The GOP investigation comes as Trump and his allies have seized on a discredited narrative that suggested Biden, when he was vice president, tried to remove Ukrainian prosecutor Viktor Shokin to protect his son. No evidence has indicated that either of the Bidens engaged in criminal wrongdoing, and there was widespread concern at the time — both internationally and from a bipartisan coalition in Congress, including Johnson — about corruption within Shokin’s office.
But the latest round of infighting has provided an opening to the Biden campaign to go on offense against Johnson’s probe.

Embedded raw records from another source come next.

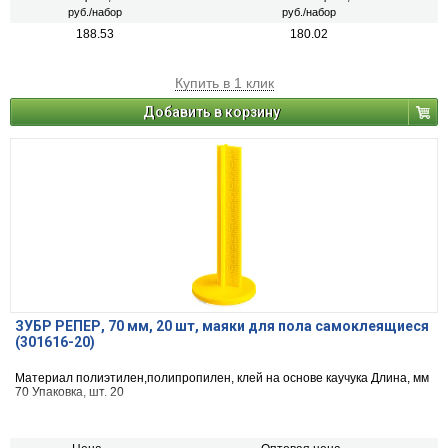
руб./набор
руб./набор
188.53
180.02
Купить в 1 клик
Добавить в корзину
ЗУБР РЕПЕР, 70 мм, 20 шт, маяки для пола самоклеящиеся
(301616-20)
Материал полиэтилен,полипропилен, клей на основе каучука Длина, мм
70 Упаковка, шт. 20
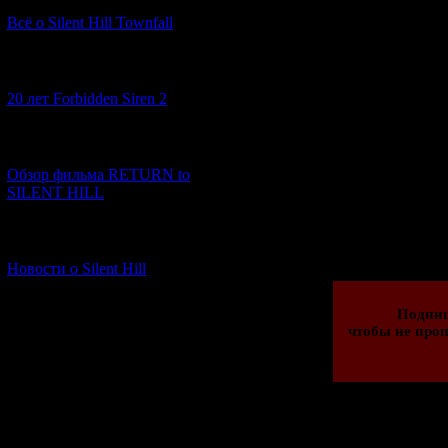
мальчик, запе
пребывает в с
Всё о Silent Hill Townfall
шока, что не м
[10.02.2026] (1)
И тут внезапно
20 лет Forbidden Siren 2
неизвестного
сыграть в игру, 
[23.01.2026] (14)
Обзор фильма RETURN to
SILENT HILL
Просмотров: 346
16.12.2020 | Рейти
[06.01.2026] (11)
Новости о Silent Hill
Подпи
чтобы не проп
Всего комментар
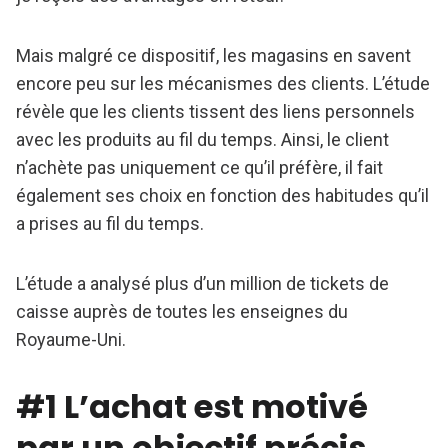
Mais malgré ce dispositif, les magasins en savent
encore peu sur les mécanismes des clients. L’étude
révèle que les clients tissent des liens personnels
avec les produits au fil du temps. Ainsi, le client
n’achète pas uniquement ce qu’il préfère, il fait
également ses choix en fonction des habitudes qu’il
a prises au fil du temps.
L’étude a analysé plus d’un million de tickets de
caisse auprès de toutes les enseignes du
Royaume-Uni.
#1 L’achat est motivé
par un objectif précis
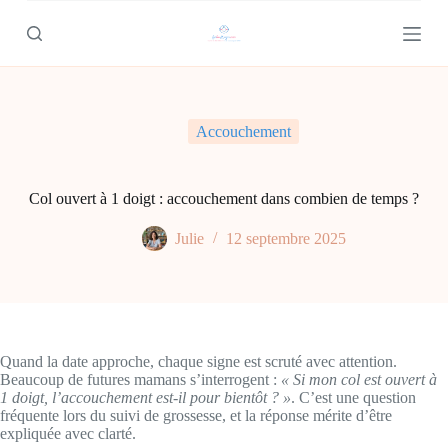
P
a
s
s
e
r
a
Accouchement
u
c
o
n
Col ouvert à 1 doigt : accouchement dans combien de temps ?
t
e
Julie
12 septembre 2025
n
u
Quand la date approche, chaque signe est scruté avec attention.
Beaucoup de futures mamans s’interrogent :
« Si mon col est ouvert à
1 doigt, l’accouchement est-il pour bientôt ? »
. C’est une question
fréquente lors du suivi de grossesse, et la réponse mérite d’être
expliquée avec clarté.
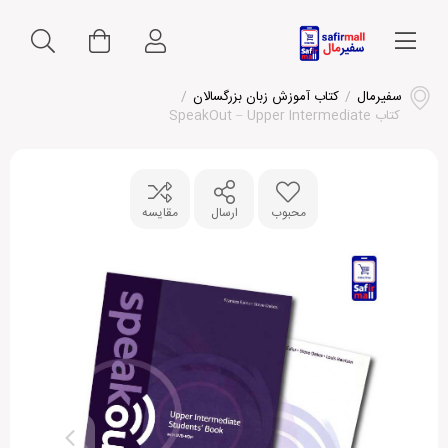
سفیرمال
/
کتاب آموزش زبان بزرگسالان
/
کتاب SpeakOut – Upper Intermediate
محبوب
ارسال
مقایسه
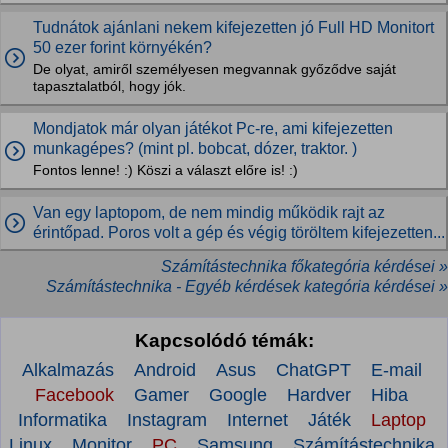
Tudnátok ajánlani nekem kifejezetten jó Full HD Monitort
50 ezer forint környékén?
De olyat, amiről személyesen megvannak győződve saját
tapasztalatból, hogy jók.
Mondjatok már olyan játékot Pc-re, ami kifejezetten
munkagépes? (mint pl. bobcat, dózer, traktor. )
Fontos lenne! :) Köszi a választ előre is! :)
Van egy laptopom, de nem mindig működik rajt az
érintőpad. Poros volt a gép és végig töröltem kifejezetten...
Számítástechnika főkategória kérdései »
Számítástechnika - Egyéb kérdések kategória kérdései »
Kapcsolódó témák:
Alkalmazás
Android
Asus
ChatGPT
E-mail
Facebook
Gamer
Google
Hardver
Hiba
Informatika
Instagram
Internet
Játék
Laptop
Linux
Monitor
PC
Samsung
Számítástechnika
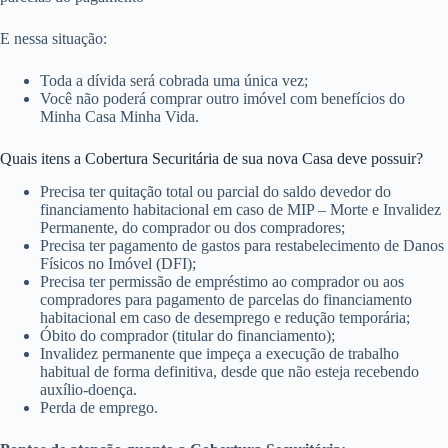
E nessa situação:
Toda a dívida será cobrada uma única vez;
Você não poderá comprar outro imóvel com benefícios do
Minha Casa Minha Vida.
Quais itens a Cobertura Securitária de sua nova Casa deve possuir?
Precisa ter quitação total ou parcial do saldo devedor do
financiamento habitacional em caso de MIP – Morte e Invalidez
Permanente, do comprador ou dos compradores;
Precisa ter pagamento de gastos para restabelecimento de Danos
Físicos no Imóvel (DFI);
Precisa ter permissão de empréstimo ao comprador ou aos
compradores para pagamento de parcelas do financiamento
habitacional em caso de desemprego e redução temporária;
Óbito do comprador (titular do financiamento);
Invalidez permanente que impeça a execução de trabalho
habitual de forma definitiva, desde que não esteja recebendo
auxílio-doença.
Perda de emprego.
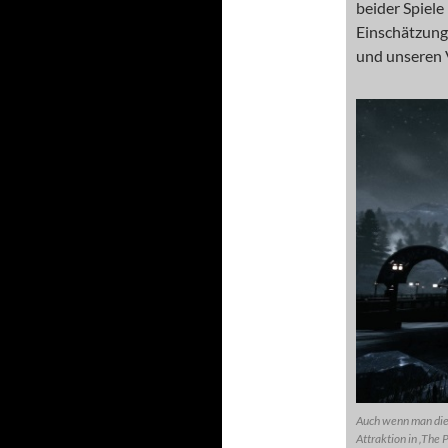
beider Spiele
Einschätzung
und unseren 
Auch wenn man die 
Attraktion in ‚The 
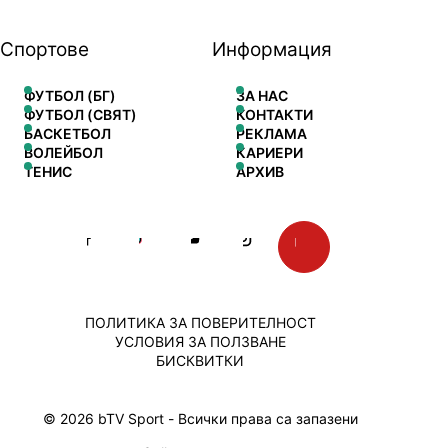
Спортове
Информация
ФУТБОЛ (БГ)
ЗА НАС
ФУТБОЛ (СВЯТ)
КОНТАКТИ
БАСКЕТБОЛ
РЕКЛАМА
ВОЛЕЙБОЛ
КАРИЕРИ
ТЕНИС
АРХИВ
ПОЛИТИКА ЗА ПОВЕРИТЕЛНОСТ
УСЛОВИЯ ЗА ПОЛЗВАНЕ
БИСКВИТКИ
© 2026 bTV Sport - Всички права са запазени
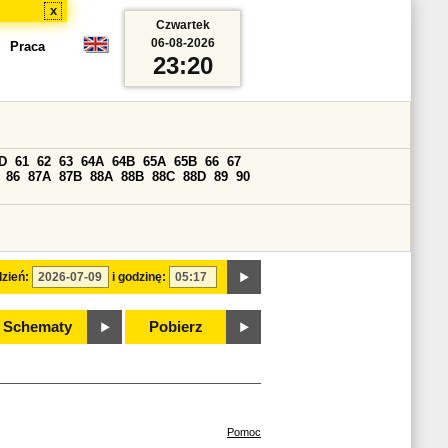
x
Czwartek
06-08-2026
Praca
23:20
D
61
62
63
64A
64B
65A
65B
66
67
86
87A
87B
88A
88B
88C
88D
89
90
zień:
i godzinę:
Schematy
Pobierz
Pomoc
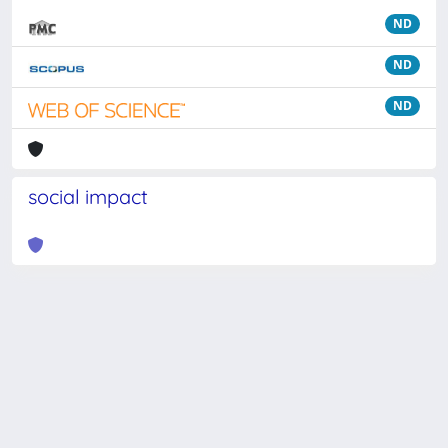
ND
ND
ND
social impact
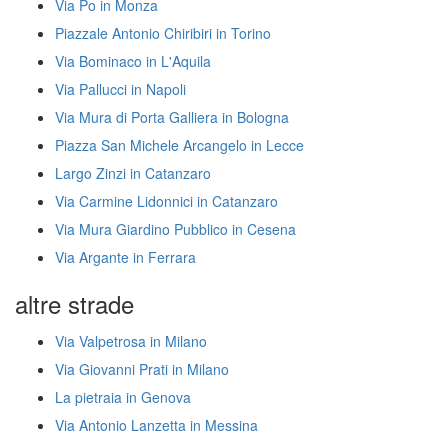
Via Po in Monza
Piazzale Antonio Chiribiri in Torino
Via Bominaco in L'Aquila
Via Pallucci in Napoli
Via Mura di Porta Galliera in Bologna
Piazza San Michele Arcangelo in Lecce
Largo Zinzi in Catanzaro
Via Carmine Lidonnici in Catanzaro
Via Mura Giardino Pubblico in Cesena
Via Argante in Ferrara
altre strade
Via Valpetrosa in Milano
Via Giovanni Prati in Milano
La pietraia in Genova
Via Antonio Lanzetta in Messina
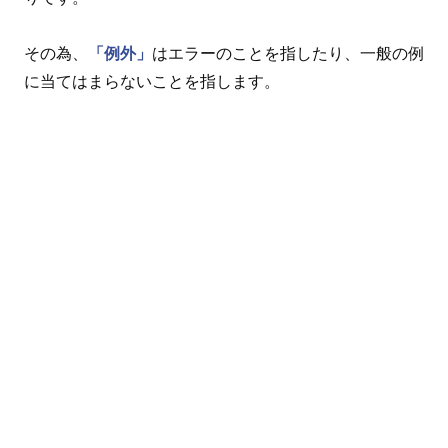
その為、
「例外」
はエラーのことを指したり、一般の例
に当てはまらないことを指します。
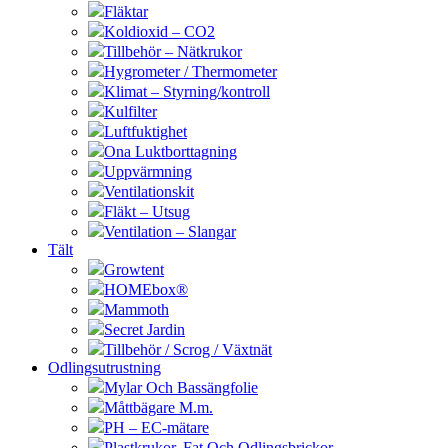
Fläktar
Koldioxid – CO2
Tillbehör – Nätkrukor
Hygrometer / Thermometer
Klimat – Styrning/kontroll
Kulfilter
Luftfuktighet
Ona Luktborttagning
Uppvärmning
Ventilationskit
Fläkt – Utsug
Ventilation – Slangar
Tält
Growtent
HOMEbox®
Mammoth
Secret Jardin
Tillbehör / Scrog / Växtnät
Odlingsutrustning
Mylar Och Bassängfolie
Måttbägare M.m.
PH – EC-mätare
Plastkrukor, Fat Och Odlingsbrickor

Andrew Bates, a spokesman for Biden, accused Johnson of “hypocrisy” given that he previously signed a bipartisan letter urging Poroshenko to tackle corruption within his government.
“Whether 2020 Ron Johnson will call 2016-2019 Ron Johnson as a witness remains unclear,” Bates said. “But what’s especially shocking, and historically unprecedented, is that Senator Johnson is diverting his committee from oversight of the failing response to the pandemic … and is instead facilitating a foreign influence operation to undermine our democracy.”